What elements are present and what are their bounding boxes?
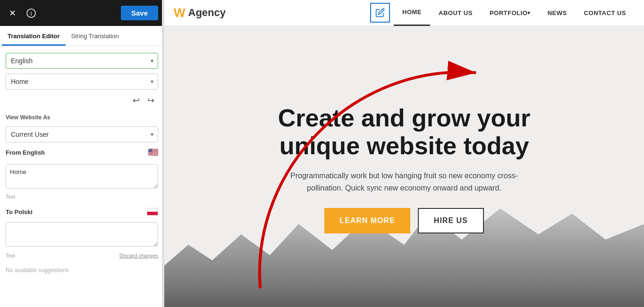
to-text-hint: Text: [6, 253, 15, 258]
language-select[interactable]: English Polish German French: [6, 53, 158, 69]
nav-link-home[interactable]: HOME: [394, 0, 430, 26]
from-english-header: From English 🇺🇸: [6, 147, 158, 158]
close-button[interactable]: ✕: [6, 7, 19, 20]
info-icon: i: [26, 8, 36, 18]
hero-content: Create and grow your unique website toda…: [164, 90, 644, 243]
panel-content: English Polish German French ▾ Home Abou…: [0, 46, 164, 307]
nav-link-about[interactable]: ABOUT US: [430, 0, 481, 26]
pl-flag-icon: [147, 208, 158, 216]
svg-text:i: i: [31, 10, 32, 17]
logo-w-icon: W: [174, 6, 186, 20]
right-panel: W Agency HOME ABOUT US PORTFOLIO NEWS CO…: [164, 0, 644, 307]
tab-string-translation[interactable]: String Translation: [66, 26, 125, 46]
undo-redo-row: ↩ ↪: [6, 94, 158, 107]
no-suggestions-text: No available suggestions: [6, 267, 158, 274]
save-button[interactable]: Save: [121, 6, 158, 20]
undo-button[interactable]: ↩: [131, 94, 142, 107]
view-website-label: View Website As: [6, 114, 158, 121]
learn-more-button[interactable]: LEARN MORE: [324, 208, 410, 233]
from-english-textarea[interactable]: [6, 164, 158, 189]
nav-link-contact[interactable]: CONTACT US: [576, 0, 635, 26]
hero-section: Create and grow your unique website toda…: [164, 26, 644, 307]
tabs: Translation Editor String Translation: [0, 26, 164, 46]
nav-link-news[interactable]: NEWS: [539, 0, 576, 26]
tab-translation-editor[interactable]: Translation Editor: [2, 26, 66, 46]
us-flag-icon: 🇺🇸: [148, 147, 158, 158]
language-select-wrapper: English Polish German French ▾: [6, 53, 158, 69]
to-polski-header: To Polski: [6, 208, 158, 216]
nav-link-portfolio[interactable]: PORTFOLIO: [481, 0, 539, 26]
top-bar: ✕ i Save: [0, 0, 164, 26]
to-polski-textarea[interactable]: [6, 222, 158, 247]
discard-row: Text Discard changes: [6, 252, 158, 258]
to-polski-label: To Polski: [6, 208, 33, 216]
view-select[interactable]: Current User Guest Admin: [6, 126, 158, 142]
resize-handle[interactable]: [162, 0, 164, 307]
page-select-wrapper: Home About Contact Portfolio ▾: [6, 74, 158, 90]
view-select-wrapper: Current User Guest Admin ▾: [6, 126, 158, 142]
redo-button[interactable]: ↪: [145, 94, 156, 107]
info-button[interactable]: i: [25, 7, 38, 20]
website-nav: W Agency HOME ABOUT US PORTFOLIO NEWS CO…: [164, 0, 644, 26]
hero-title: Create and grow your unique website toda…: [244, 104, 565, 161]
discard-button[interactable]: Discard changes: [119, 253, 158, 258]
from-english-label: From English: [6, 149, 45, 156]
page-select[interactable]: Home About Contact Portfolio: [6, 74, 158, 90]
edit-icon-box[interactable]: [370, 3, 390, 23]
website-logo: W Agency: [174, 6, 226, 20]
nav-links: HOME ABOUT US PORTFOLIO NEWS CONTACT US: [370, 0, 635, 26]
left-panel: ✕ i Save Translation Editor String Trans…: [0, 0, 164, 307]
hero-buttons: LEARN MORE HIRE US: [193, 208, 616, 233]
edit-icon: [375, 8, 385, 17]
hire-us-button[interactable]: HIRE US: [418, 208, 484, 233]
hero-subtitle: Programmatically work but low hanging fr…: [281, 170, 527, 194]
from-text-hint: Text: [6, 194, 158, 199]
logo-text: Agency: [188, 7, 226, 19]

##############################

Your instructions - Copy out each line of the data exactly as it reads; skip the pictures.

Task result -
What elements are present and what are their bounding boxes?
to-text-hint: Text: [6, 253, 15, 258]
language-select[interactable]: English Polish German French: [6, 53, 158, 69]
nav-link-home[interactable]: HOME: [394, 0, 430, 26]
from-english-header: From English 🇺🇸: [6, 147, 158, 158]
close-button[interactable]: ✕: [6, 7, 19, 20]
info-icon: i: [26, 8, 36, 18]
hero-content: Create and grow your unique website toda…: [164, 90, 644, 243]
panel-content: English Polish German French ▾ Home Abou…: [0, 46, 164, 307]
nav-link-about[interactable]: ABOUT US: [430, 0, 481, 26]
pl-flag-icon: [147, 208, 158, 216]
svg-text:i: i: [31, 10, 32, 17]
logo-w-icon: W: [174, 6, 186, 20]
right-panel: W Agency HOME ABOUT US PORTFOLIO NEWS CO…: [164, 0, 644, 307]
tab-string-translation[interactable]: String Translation: [66, 26, 125, 46]
undo-redo-row: ↩ ↪: [6, 94, 158, 107]
no-suggestions-text: No available suggestions: [6, 267, 158, 274]
save-button[interactable]: Save: [121, 6, 158, 20]
undo-button[interactable]: ↩: [131, 94, 142, 107]
view-website-label: View Website As: [6, 114, 158, 121]
learn-more-button[interactable]: LEARN MORE: [324, 208, 410, 233]
from-english-textarea[interactable]: [6, 164, 158, 189]
nav-link-contact[interactable]: CONTACT US: [576, 0, 635, 26]
hero-section: Create and grow your unique website toda…: [164, 26, 644, 307]
tabs: Translation Editor String Translation: [0, 26, 164, 46]
nav-link-news[interactable]: NEWS: [539, 0, 576, 26]
tab-translation-editor[interactable]: Translation Editor: [2, 26, 66, 46]
us-flag-icon: 🇺🇸: [148, 147, 158, 158]
language-select-wrapper: English Polish German French ▾: [6, 53, 158, 69]
to-polski-header: To Polski: [6, 208, 158, 216]
nav-link-portfolio[interactable]: PORTFOLIO: [481, 0, 539, 26]
top-bar: ✕ i Save: [0, 0, 164, 26]
to-polski-textarea[interactable]: [6, 222, 158, 247]
discard-row: Text Discard changes: [6, 252, 158, 258]
to-polski-label: To Polski: [6, 208, 33, 216]
view-select[interactable]: Current User Guest Admin: [6, 126, 158, 142]
resize-handle[interactable]: [162, 0, 164, 307]
page-select-wrapper: Home About Contact Portfolio ▾: [6, 74, 158, 90]
view-select-wrapper: Current User Guest Admin ▾: [6, 126, 158, 142]
redo-button[interactable]: ↪: [145, 94, 156, 107]
info-button[interactable]: i: [25, 7, 38, 20]
website-nav: W Agency HOME ABOUT US PORTFOLIO NEWS CO…: [164, 0, 644, 26]
hero-title: Create and grow your unique website toda…: [244, 104, 565, 161]
discard-button[interactable]: Discard changes: [119, 253, 158, 258]
from-english-label: From English: [6, 149, 45, 156]
page-select[interactable]: Home About Contact Portfolio: [6, 74, 158, 90]
edit-icon-box[interactable]: [370, 3, 390, 23]
website-logo: W Agency: [174, 6, 226, 20]
nav-links: HOME ABOUT US PORTFOLIO NEWS CONTACT US: [370, 0, 635, 26]
left-panel: ✕ i Save Translation Editor String Trans…: [0, 0, 164, 307]
hero-buttons: LEARN MORE HIRE US: [193, 208, 616, 233]
edit-icon: [375, 8, 385, 17]
hire-us-button[interactable]: HIRE US: [418, 208, 484, 233]
hero-subtitle: Programmatically work but low hanging fr…: [281, 170, 527, 194]
from-text-hint: Text: [6, 194, 158, 199]
logo-text: Agency: [188, 7, 226, 19]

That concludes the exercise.